**Data for this exercise:**
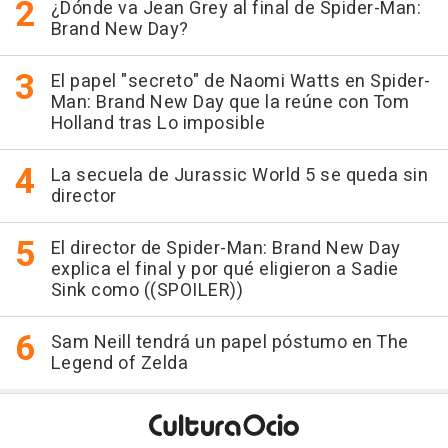
¿Dónde va Jean Grey al final de Spider-Man:
Brand New Day?
El papel "secreto" de Naomi Watts en Spider-
Man: Brand New Day que la reúne con Tom
Holland tras Lo imposible
La secuela de Jurassic World 5 se queda sin
director
El director de Spider-Man: Brand New Day
explica el final y por qué eligieron a Sadie
Sink como ((SPOILER))
Sam Neill tendrá un papel póstumo en The
Legend of Zelda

**Prompt:**
Repeat the records above exactly, without any pictures.

**Answer section:**
¿Dónde va Jean Grey al final de Spider-Man:
Brand New Day?
El papel "secreto" de Naomi Watts en Spider-
Man: Brand New Day que la reúne con Tom
Holland tras Lo imposible
La secuela de Jurassic World 5 se queda sin
director
El director de Spider-Man: Brand New Day
explica el final y por qué eligieron a Sadie
Sink como ((SPOILER))
Sam Neill tendrá un papel póstumo en The
Legend of Zelda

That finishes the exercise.